Up to the line containing "ImmutableBag (123, 503)", nothing is kept; from that line through the end of the data below, output every line exactly.

Dataset entries:
━━━━━━━━━━
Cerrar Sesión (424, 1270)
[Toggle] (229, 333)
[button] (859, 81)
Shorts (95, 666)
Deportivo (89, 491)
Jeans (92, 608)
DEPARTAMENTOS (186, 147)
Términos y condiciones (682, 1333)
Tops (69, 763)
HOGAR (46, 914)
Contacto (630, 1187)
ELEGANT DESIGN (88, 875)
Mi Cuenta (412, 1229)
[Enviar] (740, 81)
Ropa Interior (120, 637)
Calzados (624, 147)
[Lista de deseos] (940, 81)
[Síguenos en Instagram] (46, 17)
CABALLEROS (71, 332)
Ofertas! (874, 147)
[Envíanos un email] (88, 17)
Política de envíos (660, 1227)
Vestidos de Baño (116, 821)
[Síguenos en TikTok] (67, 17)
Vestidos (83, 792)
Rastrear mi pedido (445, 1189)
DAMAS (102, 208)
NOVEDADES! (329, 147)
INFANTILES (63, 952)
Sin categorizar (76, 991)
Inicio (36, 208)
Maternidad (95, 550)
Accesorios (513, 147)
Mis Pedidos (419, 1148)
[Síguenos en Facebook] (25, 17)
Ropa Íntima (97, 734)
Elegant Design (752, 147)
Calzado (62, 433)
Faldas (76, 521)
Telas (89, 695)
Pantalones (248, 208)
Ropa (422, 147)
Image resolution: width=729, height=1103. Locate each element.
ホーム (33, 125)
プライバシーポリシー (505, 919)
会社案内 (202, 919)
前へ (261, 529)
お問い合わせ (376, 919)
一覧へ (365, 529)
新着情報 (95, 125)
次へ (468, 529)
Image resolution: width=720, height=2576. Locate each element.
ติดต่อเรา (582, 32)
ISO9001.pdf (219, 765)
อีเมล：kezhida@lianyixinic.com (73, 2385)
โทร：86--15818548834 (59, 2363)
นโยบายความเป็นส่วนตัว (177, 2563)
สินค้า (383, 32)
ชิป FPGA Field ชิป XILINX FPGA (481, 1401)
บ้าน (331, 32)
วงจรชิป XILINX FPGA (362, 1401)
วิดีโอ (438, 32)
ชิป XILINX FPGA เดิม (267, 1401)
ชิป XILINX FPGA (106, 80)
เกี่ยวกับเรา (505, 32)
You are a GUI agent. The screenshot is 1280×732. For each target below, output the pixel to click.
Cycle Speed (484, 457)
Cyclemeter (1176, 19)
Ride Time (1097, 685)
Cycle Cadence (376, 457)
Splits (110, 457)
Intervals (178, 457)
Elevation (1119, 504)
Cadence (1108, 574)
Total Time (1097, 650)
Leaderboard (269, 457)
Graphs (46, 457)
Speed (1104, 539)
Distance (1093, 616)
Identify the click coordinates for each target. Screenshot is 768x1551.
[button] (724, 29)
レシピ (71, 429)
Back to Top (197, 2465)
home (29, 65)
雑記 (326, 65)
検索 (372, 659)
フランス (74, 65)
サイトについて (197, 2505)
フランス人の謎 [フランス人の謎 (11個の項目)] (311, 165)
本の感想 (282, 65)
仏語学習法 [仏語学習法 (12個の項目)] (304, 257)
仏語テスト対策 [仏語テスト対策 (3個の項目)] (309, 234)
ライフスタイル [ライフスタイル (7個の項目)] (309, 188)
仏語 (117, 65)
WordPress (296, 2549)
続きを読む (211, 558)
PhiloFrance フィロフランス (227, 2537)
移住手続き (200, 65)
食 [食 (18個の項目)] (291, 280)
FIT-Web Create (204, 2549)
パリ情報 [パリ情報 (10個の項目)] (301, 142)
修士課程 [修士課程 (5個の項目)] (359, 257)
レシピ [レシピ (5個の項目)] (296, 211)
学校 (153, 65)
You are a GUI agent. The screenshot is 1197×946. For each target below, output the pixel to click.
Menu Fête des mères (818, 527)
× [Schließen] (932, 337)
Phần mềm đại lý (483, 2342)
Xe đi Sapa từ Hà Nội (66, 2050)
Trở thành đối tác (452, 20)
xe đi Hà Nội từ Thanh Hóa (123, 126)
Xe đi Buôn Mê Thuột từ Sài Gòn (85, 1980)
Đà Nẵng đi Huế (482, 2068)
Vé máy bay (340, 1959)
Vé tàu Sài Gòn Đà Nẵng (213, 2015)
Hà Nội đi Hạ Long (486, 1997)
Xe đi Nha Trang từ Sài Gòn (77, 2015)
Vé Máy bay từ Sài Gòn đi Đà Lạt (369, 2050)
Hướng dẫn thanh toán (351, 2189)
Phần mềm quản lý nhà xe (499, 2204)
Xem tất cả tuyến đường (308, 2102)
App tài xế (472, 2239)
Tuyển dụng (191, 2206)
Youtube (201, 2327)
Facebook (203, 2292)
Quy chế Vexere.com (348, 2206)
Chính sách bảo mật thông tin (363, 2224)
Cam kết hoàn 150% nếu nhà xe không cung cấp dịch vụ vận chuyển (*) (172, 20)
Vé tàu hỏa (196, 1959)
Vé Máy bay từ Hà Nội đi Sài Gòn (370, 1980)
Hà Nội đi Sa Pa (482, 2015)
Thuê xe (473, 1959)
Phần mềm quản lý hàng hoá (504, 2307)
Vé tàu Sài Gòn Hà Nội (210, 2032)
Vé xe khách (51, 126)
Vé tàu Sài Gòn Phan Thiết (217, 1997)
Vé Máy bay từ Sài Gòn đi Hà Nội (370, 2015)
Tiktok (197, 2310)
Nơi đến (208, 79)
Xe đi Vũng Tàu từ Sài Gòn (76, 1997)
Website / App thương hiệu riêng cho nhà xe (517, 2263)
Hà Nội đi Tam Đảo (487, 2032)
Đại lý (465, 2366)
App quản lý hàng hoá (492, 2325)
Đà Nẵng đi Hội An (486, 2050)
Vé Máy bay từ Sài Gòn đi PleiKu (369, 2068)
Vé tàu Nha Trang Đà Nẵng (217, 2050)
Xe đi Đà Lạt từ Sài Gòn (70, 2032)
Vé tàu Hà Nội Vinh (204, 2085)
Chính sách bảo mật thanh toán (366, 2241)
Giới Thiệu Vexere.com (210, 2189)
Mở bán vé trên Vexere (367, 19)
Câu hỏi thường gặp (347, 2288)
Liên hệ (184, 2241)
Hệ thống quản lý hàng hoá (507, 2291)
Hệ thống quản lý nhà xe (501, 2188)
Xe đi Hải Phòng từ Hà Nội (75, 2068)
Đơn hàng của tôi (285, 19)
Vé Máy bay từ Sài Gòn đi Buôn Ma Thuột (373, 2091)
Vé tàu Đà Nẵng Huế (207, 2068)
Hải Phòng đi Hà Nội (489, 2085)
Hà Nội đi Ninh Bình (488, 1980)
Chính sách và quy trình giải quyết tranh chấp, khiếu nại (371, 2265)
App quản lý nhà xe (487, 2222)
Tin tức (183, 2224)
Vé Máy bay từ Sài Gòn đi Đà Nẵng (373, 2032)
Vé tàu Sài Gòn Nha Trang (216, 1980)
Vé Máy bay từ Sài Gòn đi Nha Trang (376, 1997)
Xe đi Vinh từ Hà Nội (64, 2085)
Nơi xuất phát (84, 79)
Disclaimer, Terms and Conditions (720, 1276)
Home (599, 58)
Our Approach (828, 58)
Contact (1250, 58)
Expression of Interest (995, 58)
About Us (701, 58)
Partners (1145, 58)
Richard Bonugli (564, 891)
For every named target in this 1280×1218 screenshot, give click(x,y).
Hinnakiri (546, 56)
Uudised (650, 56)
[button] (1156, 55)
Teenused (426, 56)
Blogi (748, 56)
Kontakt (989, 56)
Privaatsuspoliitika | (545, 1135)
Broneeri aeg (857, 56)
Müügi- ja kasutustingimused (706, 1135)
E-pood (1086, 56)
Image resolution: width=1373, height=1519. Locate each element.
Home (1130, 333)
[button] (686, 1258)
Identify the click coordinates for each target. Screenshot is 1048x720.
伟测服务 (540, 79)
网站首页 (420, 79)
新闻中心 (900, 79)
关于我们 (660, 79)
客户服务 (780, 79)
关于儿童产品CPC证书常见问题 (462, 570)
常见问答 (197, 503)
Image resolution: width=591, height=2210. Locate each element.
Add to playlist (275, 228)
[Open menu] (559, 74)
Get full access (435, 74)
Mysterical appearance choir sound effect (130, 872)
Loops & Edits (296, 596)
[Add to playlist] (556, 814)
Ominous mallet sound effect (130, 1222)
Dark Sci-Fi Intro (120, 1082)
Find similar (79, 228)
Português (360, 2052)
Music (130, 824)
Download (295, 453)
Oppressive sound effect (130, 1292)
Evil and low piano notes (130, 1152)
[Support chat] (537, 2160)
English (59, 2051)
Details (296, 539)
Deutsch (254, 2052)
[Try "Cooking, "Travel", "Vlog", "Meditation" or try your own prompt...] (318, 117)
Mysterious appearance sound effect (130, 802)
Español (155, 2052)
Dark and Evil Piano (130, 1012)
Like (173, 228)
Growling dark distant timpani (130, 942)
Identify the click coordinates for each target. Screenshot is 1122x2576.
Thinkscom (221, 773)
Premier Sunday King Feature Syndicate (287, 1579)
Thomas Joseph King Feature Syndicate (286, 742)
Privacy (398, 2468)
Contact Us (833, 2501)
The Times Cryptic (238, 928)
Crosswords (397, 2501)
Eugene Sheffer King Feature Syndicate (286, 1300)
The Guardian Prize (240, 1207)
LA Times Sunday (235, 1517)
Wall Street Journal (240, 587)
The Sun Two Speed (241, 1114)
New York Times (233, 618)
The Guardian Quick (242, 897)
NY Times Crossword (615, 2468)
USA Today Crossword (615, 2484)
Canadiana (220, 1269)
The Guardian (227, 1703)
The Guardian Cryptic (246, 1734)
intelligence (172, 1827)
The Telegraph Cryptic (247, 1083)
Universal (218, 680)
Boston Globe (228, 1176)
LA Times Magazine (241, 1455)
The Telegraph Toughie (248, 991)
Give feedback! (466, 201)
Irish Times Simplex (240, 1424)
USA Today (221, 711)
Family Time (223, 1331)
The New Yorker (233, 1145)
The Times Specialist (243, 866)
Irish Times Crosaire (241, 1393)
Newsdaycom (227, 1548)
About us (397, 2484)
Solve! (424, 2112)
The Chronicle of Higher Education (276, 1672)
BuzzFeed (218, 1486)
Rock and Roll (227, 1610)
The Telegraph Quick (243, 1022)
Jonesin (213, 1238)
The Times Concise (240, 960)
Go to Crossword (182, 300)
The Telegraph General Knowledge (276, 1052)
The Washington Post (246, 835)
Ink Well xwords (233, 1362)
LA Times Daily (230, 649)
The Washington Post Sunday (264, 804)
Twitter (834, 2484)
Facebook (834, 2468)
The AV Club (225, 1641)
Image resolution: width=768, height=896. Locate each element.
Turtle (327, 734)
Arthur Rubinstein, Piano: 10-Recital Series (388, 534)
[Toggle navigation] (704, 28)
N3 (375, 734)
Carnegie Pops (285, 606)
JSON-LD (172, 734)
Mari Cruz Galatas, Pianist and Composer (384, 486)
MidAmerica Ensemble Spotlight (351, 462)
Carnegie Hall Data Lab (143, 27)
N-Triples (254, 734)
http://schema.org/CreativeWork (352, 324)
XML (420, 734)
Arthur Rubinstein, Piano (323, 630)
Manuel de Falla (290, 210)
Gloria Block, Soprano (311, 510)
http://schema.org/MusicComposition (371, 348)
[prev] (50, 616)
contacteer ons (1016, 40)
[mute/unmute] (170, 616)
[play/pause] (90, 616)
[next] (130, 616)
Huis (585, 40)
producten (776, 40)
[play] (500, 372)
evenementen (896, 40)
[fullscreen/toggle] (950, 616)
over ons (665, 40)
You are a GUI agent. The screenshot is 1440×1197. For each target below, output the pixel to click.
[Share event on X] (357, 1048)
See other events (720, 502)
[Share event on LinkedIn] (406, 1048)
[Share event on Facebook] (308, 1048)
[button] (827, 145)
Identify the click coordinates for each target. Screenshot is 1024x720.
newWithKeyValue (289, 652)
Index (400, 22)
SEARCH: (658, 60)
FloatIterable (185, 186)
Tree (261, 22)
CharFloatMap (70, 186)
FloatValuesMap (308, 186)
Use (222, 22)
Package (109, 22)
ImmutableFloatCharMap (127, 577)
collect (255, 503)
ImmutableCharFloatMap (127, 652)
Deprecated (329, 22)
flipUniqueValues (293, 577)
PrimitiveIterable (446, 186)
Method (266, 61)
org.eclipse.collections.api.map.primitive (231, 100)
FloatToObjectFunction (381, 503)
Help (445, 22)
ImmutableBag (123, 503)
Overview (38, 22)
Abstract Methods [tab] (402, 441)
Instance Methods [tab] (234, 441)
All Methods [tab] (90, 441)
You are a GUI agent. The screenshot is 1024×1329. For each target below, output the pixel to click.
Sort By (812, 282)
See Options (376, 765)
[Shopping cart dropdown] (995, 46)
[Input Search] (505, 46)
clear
━━━━━━━━━━
REPLY TO THE EXERCISE:
ImmutableBag (123, 503)
Overview (38, 22)
Abstract Methods [tab] (402, 441)
Instance Methods [tab] (234, 441)
All Methods [tab] (90, 441)
You are a GUI agent. The screenshot is 1024×1329. For each target below, output the pixel to click.
Sort By (812, 282)
See Options (376, 765)
[Shopping cart dropdown] (995, 46)
[Input Search] (505, 46)
clear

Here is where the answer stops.